Film review: Gleeson and Farrell are terrific as embattled friends in The Banshees of Inisherin
The Banshees of Inisherin sees Brendan Gleeson and Colin Farrell reunited for the first time since In Bruges
★★★★☆
No man is an island, and especially when he lives on an island so small that it’s impossible to escape from the stultifying conversation of his best friend.
“I just don’t like you anymore,” Colm (Brendan Gleeson) tells Pádraic (Colin Farrell) as The Banshees of Inisherin (16s) begins. The problem is that Colm is a musical man with one eye on his life’s legacy, and Pádraic is ‘a limited man’ whose inane conversation is distracting Colm from composing on his fiddle.
Unwilling to believe Colm is truly serious, and concerned that his friend is suffering from depression, Pádraic refuses to leave Colm alone – which is when matters begin to escalate rather quickly.
Set during the Irish Civil War, The Banshees of Inisherin could very easily have descended into knockabout paddywhackery.
But while at first glance the film looks like a John Hinde postcard, complete with thatched cottages, drystone walls and miniature donkeys roaming about indoors, writer-director Martin McDonagh gets the aesthetic spot-on – Colm and Pádraic inhabit a rural Irish outpost that seems idyllic until we duck under the cottages’ low roofs into the claustrophobic world of lonely bachelors and spinsters, and tediously repetitive conversations, and the inescapable monotony of an enclosed world with very few prospects.

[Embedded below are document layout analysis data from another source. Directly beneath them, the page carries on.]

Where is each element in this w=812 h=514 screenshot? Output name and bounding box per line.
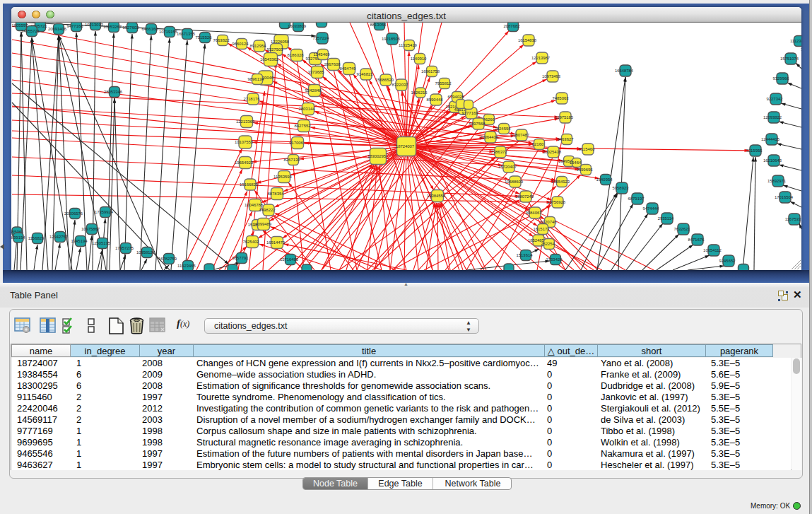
svg-text:9329966: 9329966 <box>773 76 790 81</box>
svg-text:3824554: 3824554 <box>495 127 512 131</box>
svg-text:252254: 252254 <box>541 242 555 246</box>
svg-text:1140910: 1140910 <box>411 57 427 61</box>
svg-text:3373685: 3373685 <box>308 70 325 74</box>
svg-text:18724007: 18724007 <box>396 144 414 148</box>
svg-text:8322037: 8322037 <box>392 83 408 87</box>
svg-text:10975867: 10975867 <box>81 227 100 231</box>
svg-text:15686520: 15686520 <box>375 78 394 82</box>
svg-text:10973493: 10973493 <box>542 74 561 78</box>
svg-text:8427552: 8427552 <box>295 124 311 128</box>
svg-text:7955812: 7955812 <box>435 81 452 86</box>
svg-text:12093822: 12093822 <box>763 115 782 119</box>
svg-text:14099489: 14099489 <box>253 222 271 226</box>
svg-text:10719155: 10719155 <box>159 30 178 34</box>
svg-text:5958923: 5958923 <box>613 186 630 190</box>
svg-text:9660124: 9660124 <box>233 42 249 46</box>
svg-text:7485063: 7485063 <box>553 96 570 100</box>
svg-text:8454749: 8454749 <box>340 66 356 71</box>
svg-text:1626215: 1626215 <box>411 90 428 95</box>
svg-text:9084067: 9084067 <box>526 211 542 215</box>
svg-text:16961758: 16961758 <box>421 69 440 74</box>
svg-text:8912954: 8912954 <box>250 44 267 48</box>
svg-text:1345194: 1345194 <box>71 239 88 243</box>
svg-text:12213987: 12213987 <box>531 56 550 60</box>
svg-text:3215955: 3215955 <box>746 148 763 153</box>
svg-text:16648784: 16648784 <box>615 69 634 73</box>
svg-text:1545469: 1545469 <box>314 52 330 57</box>
svg-text:16543362: 16543362 <box>260 57 278 62</box>
svg-text:9857791: 9857791 <box>233 256 249 260</box>
svg-text:10025438: 10025438 <box>543 150 562 154</box>
svg-text:17016504: 17016504 <box>775 195 794 199</box>
svg-text:10853267: 10853267 <box>103 25 122 29</box>
svg-text:16033809: 16033809 <box>288 24 306 28</box>
svg-text:15716485: 15716485 <box>280 257 299 262</box>
svg-text:19166825: 19166825 <box>240 182 259 187</box>
svg-text:8186328: 8186328 <box>288 53 305 57</box>
svg-text:2718176: 2718176 <box>244 97 261 101</box>
svg-text:16210643: 16210643 <box>763 158 782 163</box>
svg-text:8471676: 8471676 <box>688 238 705 242</box>
svg-text:10958127: 10958127 <box>136 250 155 255</box>
svg-text:10046788: 10046788 <box>245 203 264 207</box>
svg-text:1615172: 1615172 <box>534 227 550 231</box>
svg-text:18807249: 18807249 <box>515 194 534 199</box>
svg-text:6497568: 6497568 <box>469 122 486 126</box>
svg-text:6794028: 6794028 <box>448 95 465 99</box>
svg-text:1112384: 1112384 <box>790 39 801 43</box>
svg-text:20691406: 20691406 <box>48 27 67 31</box>
svg-text:7625402: 7625402 <box>243 240 259 244</box>
svg-text:19384554: 19384554 <box>427 194 446 198</box>
svg-text:16914479: 16914479 <box>266 240 285 245</box>
svg-text:1513614: 1513614 <box>517 253 534 257</box>
svg-text:10107553: 10107553 <box>235 140 254 144</box>
svg-text:16671355: 16671355 <box>177 32 196 36</box>
svg-text:7386372: 7386372 <box>491 150 507 154</box>
svg-text:12975185: 12975185 <box>555 115 574 119</box>
svg-text:9146821: 9146821 <box>357 72 373 76</box>
svg-text:8813054: 8813054 <box>370 23 387 27</box>
svg-text:1156829: 1156829 <box>28 236 45 240</box>
svg-text:12505135: 12505135 <box>92 241 111 245</box>
svg-text:62160: 62160 <box>532 142 544 146</box>
svg-text:9242848: 9242848 <box>305 88 322 93</box>
svg-text:1527602: 1527602 <box>123 25 139 30</box>
svg-text:17957275: 17957275 <box>115 246 134 250</box>
svg-text:10654112: 10654112 <box>703 248 722 252</box>
svg-text:10213013: 10213013 <box>85 23 104 27</box>
svg-text:11923465: 11923465 <box>177 264 196 268</box>
svg-text:18300295: 18300295 <box>367 154 387 158</box>
svg-text:6466160: 6466160 <box>142 27 159 31</box>
svg-text:14055721: 14055721 <box>21 29 40 33</box>
svg-text:7357224: 7357224 <box>313 36 330 40</box>
svg-text:20364436: 20364436 <box>480 135 499 139</box>
svg-text:1640954: 1640954 <box>596 177 613 182</box>
svg-text:11353594: 11353594 <box>273 175 292 179</box>
svg-text:8878354: 8878354 <box>268 192 285 196</box>
svg-text:9477166: 9477166 <box>67 24 84 28</box>
svg-text:9699695: 9699695 <box>577 168 594 172</box>
svg-text:2839154: 2839154 <box>11 235 25 240</box>
svg-text:9245652: 9245652 <box>719 259 736 263</box>
svg-text:8990448: 8990448 <box>427 98 444 102</box>
svg-text:7663822: 7663822 <box>213 38 230 42</box>
svg-text:10807487: 10807487 <box>511 133 529 137</box>
svg-text:917006: 917006 <box>289 141 303 145</box>
svg-text:19654923: 19654923 <box>551 180 570 184</box>
svg-text:9227342: 9227342 <box>767 97 783 101</box>
svg-text:1167533: 1167533 <box>785 217 801 221</box>
svg-text:6879197: 6879197 <box>628 197 645 201</box>
svg-text:15464: 15464 <box>570 160 582 165</box>
svg-text:12444415: 12444415 <box>761 137 780 141</box>
svg-text:16154838: 16154838 <box>518 38 537 42</box>
svg-text:15720407: 15720407 <box>498 165 517 169</box>
svg-text:15892971: 15892971 <box>767 179 786 183</box>
svg-text:16782759: 16782759 <box>158 257 177 261</box>
svg-text:2935114: 2935114 <box>658 216 674 221</box>
svg-text:9474444: 9474444 <box>643 206 660 211</box>
svg-text:9463627: 9463627 <box>558 137 574 141</box>
svg-text:7515526: 7515526 <box>196 35 213 40</box>
svg-text:20206576: 20206576 <box>64 211 83 216</box>
svg-text:19218506: 19218506 <box>382 37 401 41</box>
svg-text:1805597: 1805597 <box>12 23 28 28</box>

Best pals in real life, and reunited for the first time since McDonagh’s In Bruges (2008), Gleeson and Farrell are terrific here as the embattled friends, with Farrell in especially good form as the betrayed and baffled Pádraic who – despite everything – insists on the importance of people being nice.
There’s excellent support too from Kerry Condon as Pádraic’s sister Siobhan, and Barry Keoghan as the island simpleton Dominic, who is ‘against wars and soap’.
A smart blend of JM Synge and Samuel Beckett, with its apparently innocuous feud (and backdrop of civil war) hinting at something much darker and primeval than a spat between friends, The Banshees of Inisherin is as thought-provoking as it is laugh-out-loud.